Ocean Abyss vs Green Bay
Where Ocean Abyss belongs to Behr's range, Green Bay is a Sherwin-Williams color. Hue-wise, Ocean Abyss belongs to the blue family and Green Bay to the blue-green family. Green Bay (LRV 11) reflects noticeably more light than Ocean Abyss (LRV 7), a difference of 4 points that becomes especially apparent in rooms with limited natural light. Ocean Abyss runs blue while Green Bay is decidedly cool, which means they'll respond very differently to warm vs cool light sources. The ΔE 9.9 gap is real but not dramatic — close enough to use together, distinct enough to matter as a choice. Below you'll find 2 real-room photo comparisons where both colors appear side by side, plus 5 simulated room previews.
Ocean Abyss vs Green Bay in Real Spaces
2 real rooms side by side. Ocean Abyss and Green Bay are close enough that the difference can be hard to judge from a chip alone — these photos show how each reads at scale, across different spaces and lighting conditions.
Bedroom
The context that matters most in a bedroom is how a color reads under a bedside lamp at night, not under noon daylight. Green Bay reads slightly lighter here — a subtle but real difference in how open the space feels.
Bathroom
Bathrooms are one of the few spaces where you're genuinely enclosed by the paint color, which makes the choice between these two more consequential. Green Bay reads slightly lighter here — a subtle but real difference in how open the space feels.
Color Details
Ocean Abyss vs Green Bay Simulated Comparison
5 simulated room previews — drag the slider on each to see Ocean Abyss on one side and Green Bay on the other.

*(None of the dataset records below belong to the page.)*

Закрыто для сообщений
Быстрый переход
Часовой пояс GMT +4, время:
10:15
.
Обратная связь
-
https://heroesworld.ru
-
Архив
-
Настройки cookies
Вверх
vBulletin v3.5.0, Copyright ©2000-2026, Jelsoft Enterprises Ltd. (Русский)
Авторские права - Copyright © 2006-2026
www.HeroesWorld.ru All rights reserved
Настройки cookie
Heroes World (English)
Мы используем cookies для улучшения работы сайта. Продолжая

Digital color is approximate. These simulations are generated from the manufacturer's hex values and overlaid on grayscale room photos — your screen's calibration, brightness, and viewing angle all affect how they render. Before committing to either color, test physical samples in your own space under the light you actually live with.
More Ocean Abyss comparisons
See how Ocean Abyss stacks up against other well-photographed colors across different brands and tones.